By Mike Cronin
So, the FCC decided to end Net Neutrality, and now there is an uproar. The main objection seems to be that now internet service providers (ISPs) like Cox, Comcast, and Verizon will be able to charge whatever they want for their services, block whatever sites they like, and throttle unprofitable traffic in favor of profitable traffic. Net Neutrality prevented ISPs from doing this…at the cost of allowing the government to decide what private businesses did with their own property – namely the cables, switches, servers, and fiber optic lines they send their signals over. When people are allowed to own private property, but it can only be used in a manner specified by government, you have fascism.
Ending Net Neutrality is taking a step back from fascism, but it does not alleviate the concerns of individual/residential ISP customers. Now we are back to the big private ISPs being able to run roughshod over us and treat us like our business doesn’t matter, right? How can our business not matter to them? (Actually, it does matter, just not so much at the individual level, but as a mass.) Even so, that’s not the real problem.

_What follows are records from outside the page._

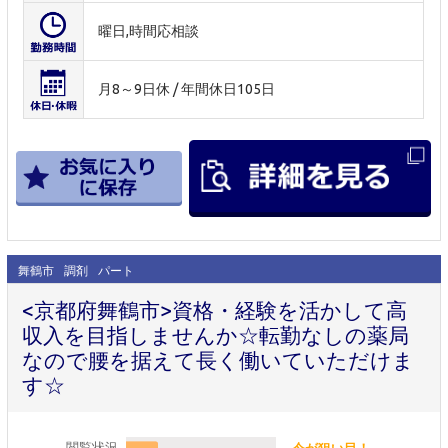
曜日,時間応相談
月8～9日休 / 年間休日105日
舞鶴市
調剤
パート
<京都府舞鶴市>資格・経験を活かして高
収入を目指しませんか☆転勤なしの薬局
なので腰を据えて長く働いていただけま
す☆
閲覧状況
今が狙い目！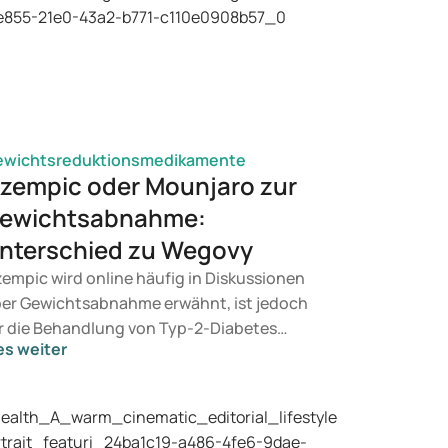
ewichtsreduktionsmedikamente
zempic oder Mounjaro zur
ewichtsabnahme:
nterschied zu Wegovy
empic wird online häufig in Diskussionen
er Gewichtsabnahme erwähnt, ist jedoch
r die Behandlung von Typ-2-Diabetes
es weiter
rgesehen. Suchen Sie eine Therapie zur
wichtskontrolle, kommen eher
dikamente wie Mounjaro und Wegovy in
tracht. Welche Behandlung für Sie geeignet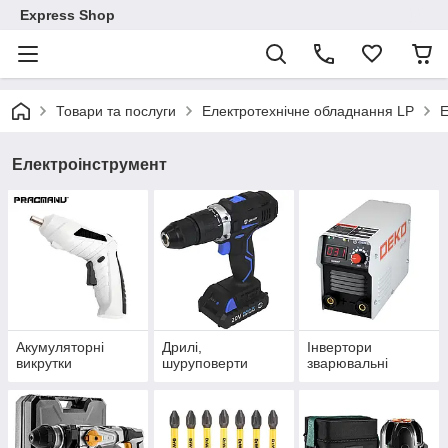
Express Shop
Товари та послуги
Електротехнічне обладнання LP
Е
Електроінструмент
Акумуляторні
Дрилі,
Інвертори
викрутки
шуруповерти
зварювальні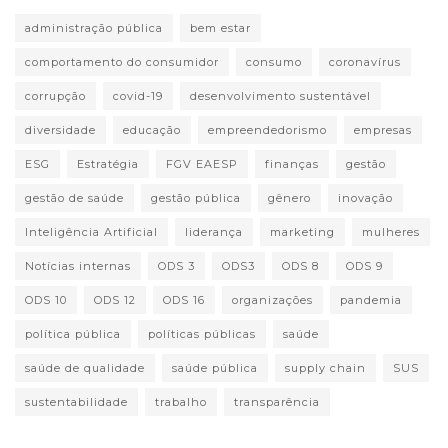
administração pública
bem estar
comportamento do consumidor
consumo
coronavírus
corrupção
covid-19
desenvolvimento sustentável
diversidade
educação
empreendedorismo
empresas
ESG
Estratégia
FGV EAESP
finanças
gestão
gestão de saúde
gestão pública
gênero
inovação
Inteligência Artificial
liderança
marketing
mulheres
Notícias internas
ODS 3
ODS3
ODS 8
ODS 9
ODS 10
ODS 12
ODS 16
organizações
pandemia
política pública
políticas públicas
saúde
saúde de qualidade
saúde pública
supply chain
SUS
sustentabilidade
trabalho
transparência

The real problem with internet service is that the ISPs, through agreements with various governments and established back in the pre-broadband days when they were just cable TV providers, usually have local monopolies. That means if you want broadband internet service via cable, you usually only have one ISP option in your area. That means you generally can’t take your business elsewhere if you are dissatisfied – which means you have little or no leverage over the ISP, unless you are willing, and financially prepared, to take them to court.
In short, Net Neutrality was a hackneyed, fascist government intrusion necessitated as a “solution” to a more basic hackneyed, “crony-capitalist” (i.e. corporatist) government problem.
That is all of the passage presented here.